Kotnik begins with this:

Within contemporary architectural design the form – rule relationship is often understood as the application of geometric rules in a generative process of form-finding, that is rules are a logico-algebraic text out of which architectural form emerges through the manipulation of data. By looking at the etymological roots of mathematics another reading of geometry can be uncovered that relates geometry back to bodily experience and the question of spatial orientation. This enables the re-introduction of the body into contemporary discourse of digital architecture.

Kotnik makes the point that, historically, geometry has been viewed as something that architects use (or consume), not something that they produce. The introduction of digital computing in architecture, however, opens the door to “the emergence of architectural form out of the manipulation of data” which, Kotnik observes, could introduce scientific thinking and methodology into the design process. He moves, then, into the discussion of mathematics that I so much enjoyed, beginning with the etymology of the word mathematics.

…mathematics has its roots in the Greek ta mathemata, which means what can be learned where learning, mathesis, is about the recognition of the unchanged, the stable, of the Being in a world of constant Becoming.

Kotnik argues that mathematics is “the human search for patterns as a means of orientation,” and so “in its original meaning, mathematics is about relating the body with the world around. As such, mathemata is about orientation.”   (emphasis added)

Kotnik briefly surveys the developments in mathematics within cultural histories. Euclidean geometry is seen as “an act of physical orientation based on the creation of an intellectual structure,” shaping the individual perception of the world. He calls attention to Riemann’s reformulation of the foundation of geometry, his concept of manifold, and the influence of philosopher Johann Friedrich Herbart is noted. Herbart understood that the variety of perceptions people have, as they move through space, undergo a “graded fusion,” that “glues” individual perceptions together to form a geometric image. Related to the argument I made in Cognition, brains and Riemann, Kotnik suggests

Riemann’s idea of manifolds renders Herbart’s psychological concepts more concrete and precise for mathematical application.

…Euclid’s geometry and its universalized form in Riemann’s manifolds are examples of how mathematical concepts can be created by formalizing the act of orientation.

This discussion of mathematics and architecture rests on the idea that mathematics is not primarily a tool, but almost an articulation of sensation and its consequences. Mathematics, perhaps, can be seen as providing alternative ways to organize sensation or, more to the point, as alternative ways to understand what we see.

I’ll conclude with this last bit from Kotnik:

Measuring space is a central activity for structuring our surroundings and an important orientation element in the human environment.
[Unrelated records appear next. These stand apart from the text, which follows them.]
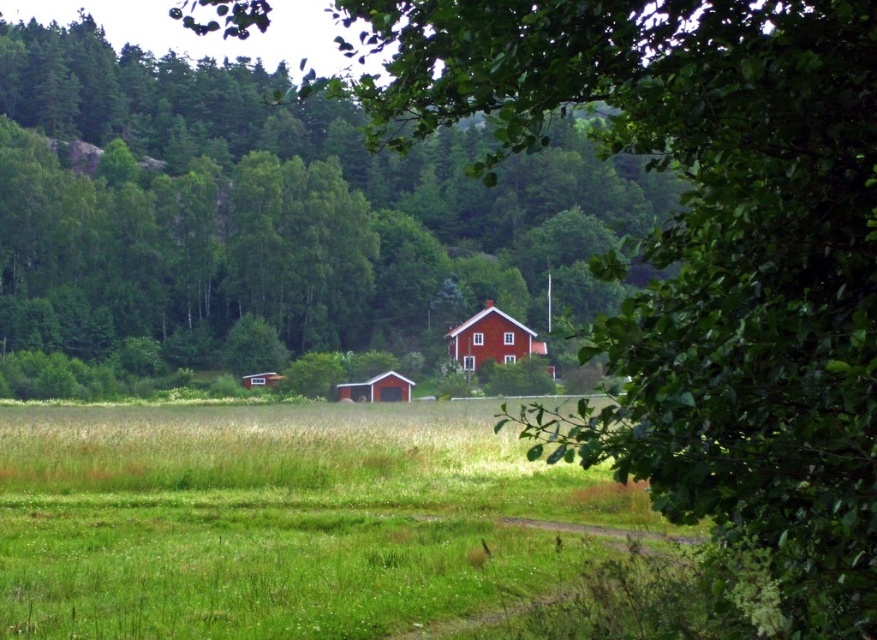 Question: Estimate the real-world distances between objects in this image. Which object is closer to the green leafy tree at center?

Choices:
 (A) wooden barn at center
 (B) matte red barn at center

Answer: (A)

Question: Is the position of green leafy tree at center less distant than that of matte red barn at center?

Choices:
 (A) no
 (B) yes

Answer: (A)

Question: Which of the following is the closest to the observer?

Choices:
 (A) (396, 396)
 (B) (251, 378)
 (C) (322, 342)

Answer: (A)

Question: Which object is farther from the camera taking this photo?

Choices:
 (A) wooden barn at center
 (B) green leafy tree at center
 (C) matte red barn at center

Answer: (B)

Question: Can you confirm if green leafy tree at center is thinner than wooden barn at center?

Choices:
 (A) no
 (B) yes

Answer: (A)

Question: Does green leafy tree at center have a smaller size compared to matte red barn at center?

Choices:
 (A) yes
 (B) no

Answer: (B) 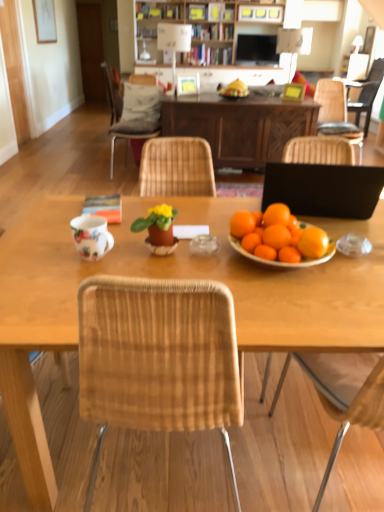 Find the location of a particular element. vacant space positioned to the left of floral ceramic mug at center is located at coordinates (42, 253). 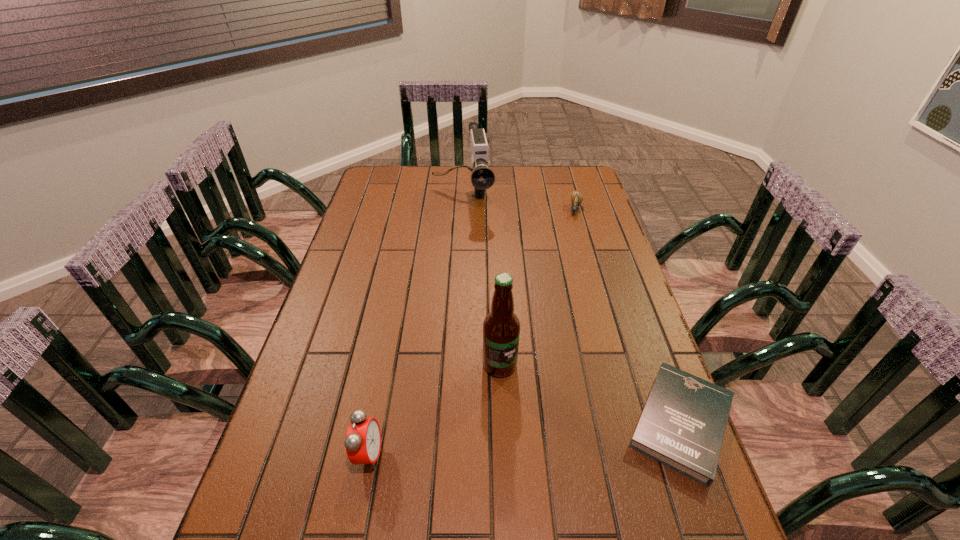 Choose which object is the third nearest neighbor to the third tallest object. Please provide its 2D coordinates. Your answer should be formatted as a tuple, i.e. [(x, y)], where the tuple contains the x and y coordinates of a point satisfying the conditions above.

[(482, 178)]

Where is `vacant space that satisfies the following two spatial constraints: 1. on the front side of the escargot; 2. on the right side of the camcorder`? The image size is (960, 540). vacant space that satisfies the following two spatial constraints: 1. on the front side of the escargot; 2. on the right side of the camcorder is located at coordinates (462, 210).

Where is `vacant space that satisfies the following two spatial constraints: 1. on the front side of the book; 2. on the left side of the beer bottle`? vacant space that satisfies the following two spatial constraints: 1. on the front side of the book; 2. on the left side of the beer bottle is located at coordinates (502, 422). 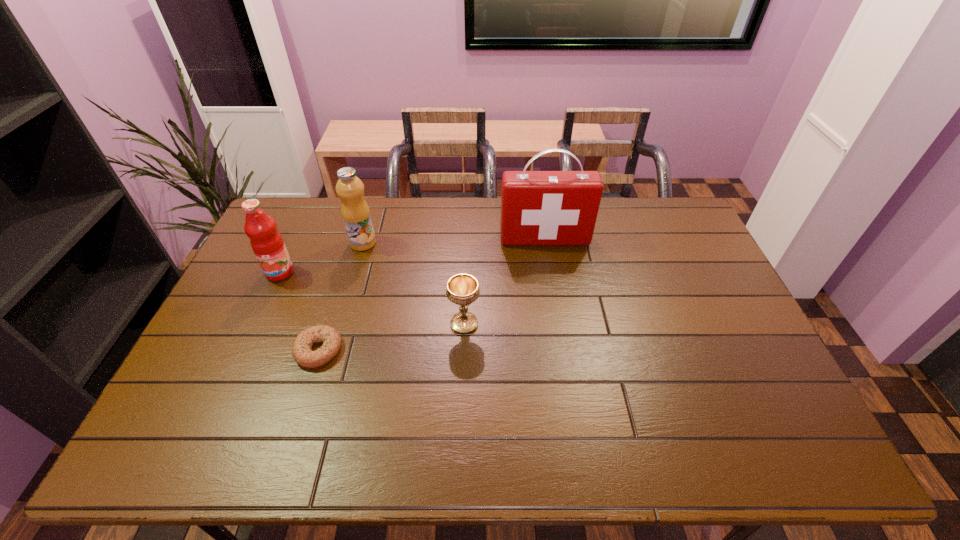 Where is `vacant space that is in between the rightmost object and the bagel`? vacant space that is in between the rightmost object and the bagel is located at coordinates (432, 294).

You are a GUI agent. You are given a task and a screenshot of the screen. Output one action in this format:
    pyautogui.click(x=<x>, y=<y>)
    Task: Click on the unoccupied area between the chalice and the right fruit juice
    This screenshot has height=540, width=960.
    Given the screenshot: What is the action you would take?
    pyautogui.click(x=414, y=284)

Locate which object is the fourth closest to the right fruit juice. Please provide its 2D coordinates. Your answer should be formatted as a tuple, i.e. [(x, y)], where the tuple contains the x and y coordinates of a point satisfying the conditions above.

[(537, 207)]

This screenshot has width=960, height=540. In order to click on object that is the third closest to the shortest object in this screenshot , I will do `click(355, 211)`.

Locate an element on the screen. The height and width of the screenshot is (540, 960). vacant point that satisfies the following two spatial constraints: 1. on the front label of the right fruit juice; 2. on the front side of the bagel is located at coordinates (332, 350).

Locate an element on the screen. The height and width of the screenshot is (540, 960). blank space that satisfies the following two spatial constraints: 1. on the front label of the farther fruit juice; 2. on the front label of the third nearest object is located at coordinates (354, 272).

This screenshot has width=960, height=540. Identify the location of free spot that satisfies the following two spatial constraints: 1. on the front face of the rightmost object; 2. on the front label of the right fruit juice. (545, 243).

This screenshot has height=540, width=960. I want to click on vacant space that satisfies the following two spatial constraints: 1. on the front label of the leftmost object; 2. on the right side of the second shortest object, so click(x=256, y=324). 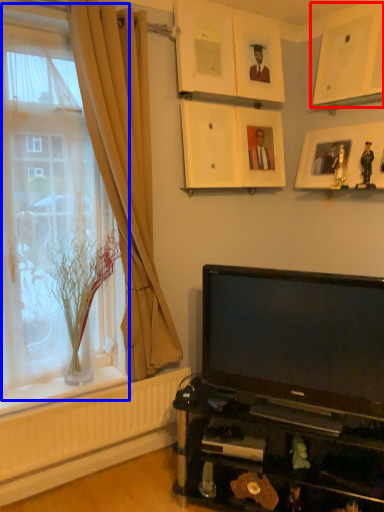 Question: Which point is closer to the camera, picture frame (highlighted by a red box) or window (highlighted by a blue box)?

Choices:
 (A) picture frame
 (B) window

Answer: (B) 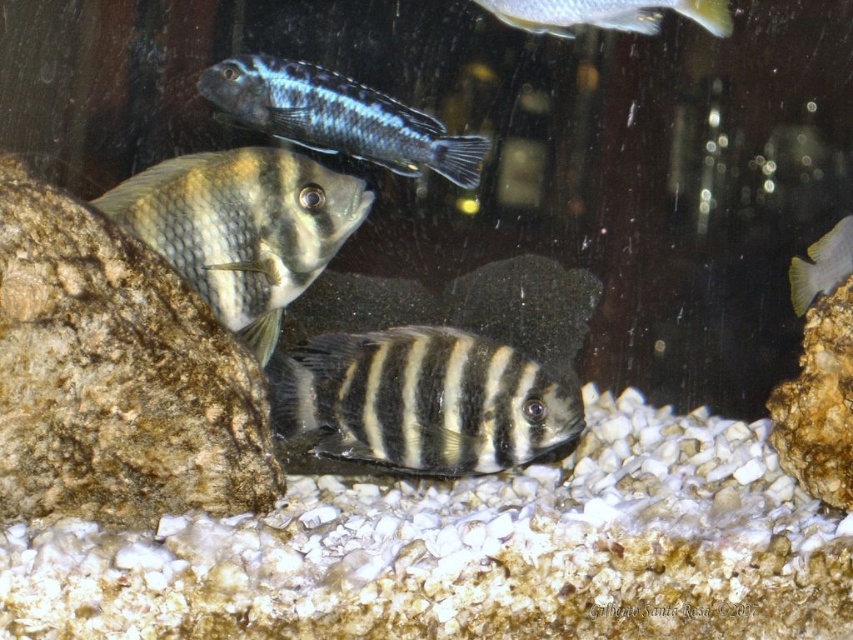 Looking at the aquarium scene, there are two fish visible in the water. The black striped fish at center and the shiny silver fish at upper center. Which one is positioned to the left of the other?

The black striped fish at center is to the left of the shiny silver fish at upper center.

You are a marine biologist observing the aquarium. You need to capture a closeup photo of the striped matte fish at center. Your camera can focus on objects within 4 feet. Can you take the photo without moving closer?

The striped matte fish at center is 5.02 feet away from the camera. Since your camera can only focus within 4 feet, you cannot take the closeup photo without moving closer. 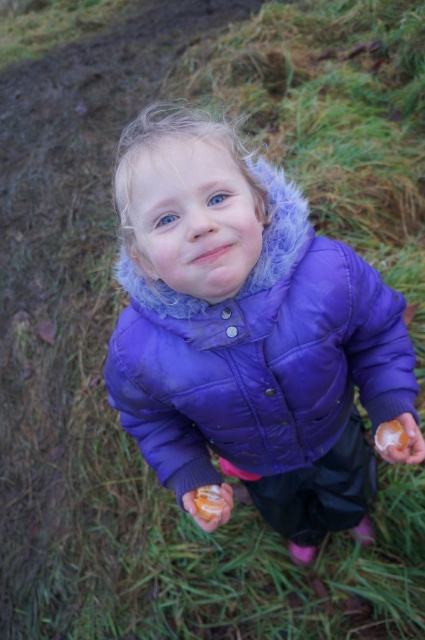 You are a photographer trying to capture the matte orange donut at center and the orange matte donut at center in a single shot. Which one will appear closer to the camera in the photo?

The matte orange donut at center will appear closer to the camera because it is further to the viewer than the orange matte donut at center.

You are a photographer setting up a shot of the child in the scene. The purple puffy jacket at center and the matte orange donut at center are both in the frame. Which object appears larger in the photo?

The purple puffy jacket at center appears larger than the matte orange donut at center because it is taller. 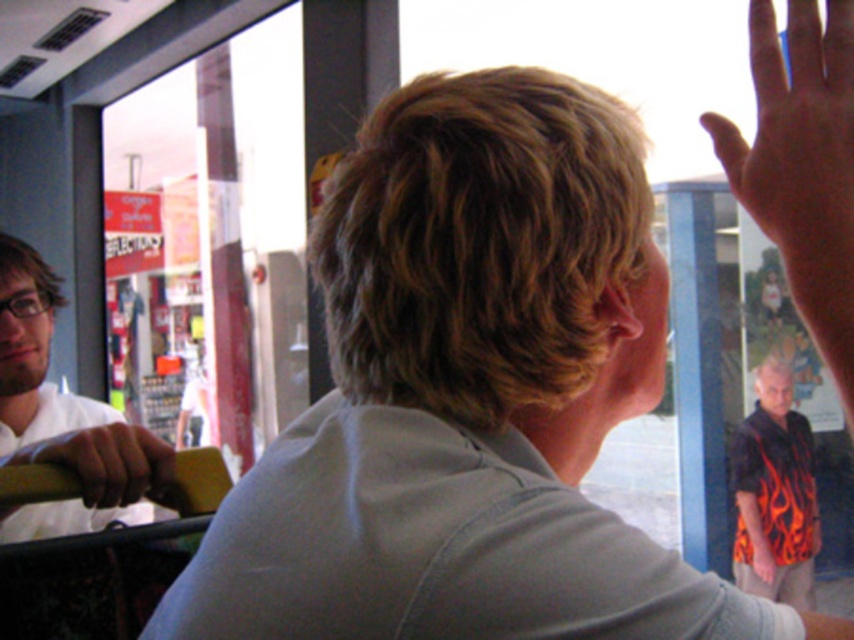 Question: Which of the following is the farthest from the observer?

Choices:
 (A) (28, 508)
 (B) (71, 432)

Answer: (A)

Question: Does flame-patterned shirt at right appear under wooden handle at lower left?

Choices:
 (A) no
 (B) yes

Answer: (B)

Question: Does flame-patterned shirt at right appear on the left side of wooden handle at lower left?

Choices:
 (A) yes
 (B) no

Answer: (B)

Question: Is skinny flesh at upper right below wooden handle at lower left?

Choices:
 (A) no
 (B) yes

Answer: (A)

Question: Considering the real-world distances, which object is closest to the white matte shirt at left?

Choices:
 (A) skinny flesh at upper right
 (B) flame-patterned shirt at right
 (C) wooden handle at lower left

Answer: (C)

Question: Considering the real-world distances, which object is farthest from the white matte shirt at left?

Choices:
 (A) wooden handle at lower left
 (B) flame-patterned shirt at right
 (C) skinny flesh at upper right

Answer: (B) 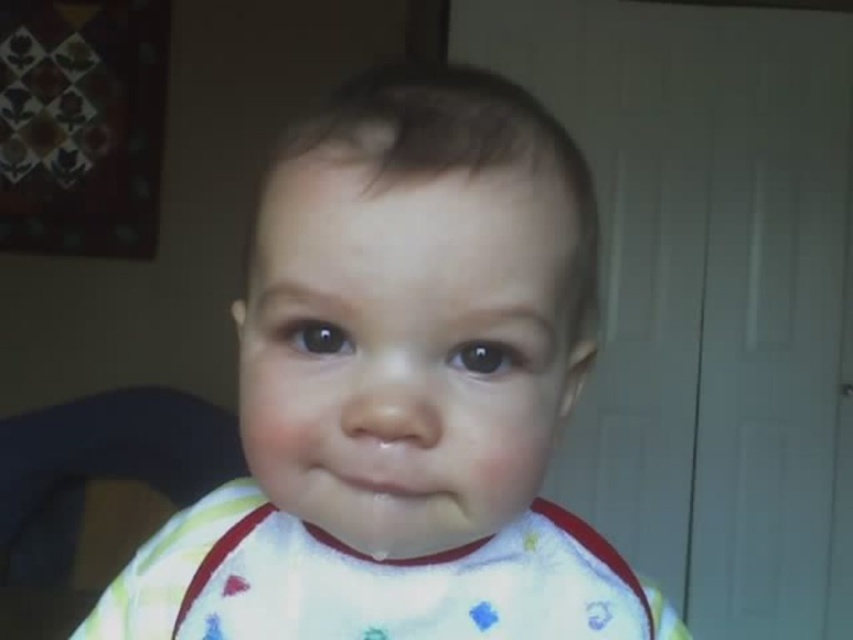 In the scene shown: You are standing in the room where the baby is. You see two points marked in the scene. The first point is at coordinates point [442,588] and the second point is at point [51,632]. Which point is closer to you?

Point [442,588] is in front of point [51,632], so the first point is closer to you.

You are a photographer trying to capture a close up of the baby in the image. You need to focus on the white soft bib at center and the white fabric bib at center. Can you fit both of them in your camera frame if the minimum distance your camera can focus on is 2 inches?

The white soft bib at center and white fabric bib at center are 1.88 inches apart, so yes, the camera can focus on both as the distance between them is less than the 2 inches minimum focus distance.

You are a photographer adjusting the focus on your camera. You notice a point at coordinates (415, 586) in the image. What object is located at that point?

The point at coordinates (415, 586) corresponds to the white fabric bib at center.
However, this environment must not be understood in a limited way as the purely physical environment. It must be seen more broadly and comprehensively as a multilayered perceptual and experiential space. This expanded understanding of space and the incorporation of the subject into space transforms measurement into an act of individual orientation. The importance of such bodily measuring of space,of geometrein, is not only justified by philosophers like Heidegger, Merleau-Ponty or Deleuze but also by developments in contemporary neuroscience. What emerges is an understanding of architecture as a primarily emotional and perceptual experience grounded in biological values that have to be put forward in the design process.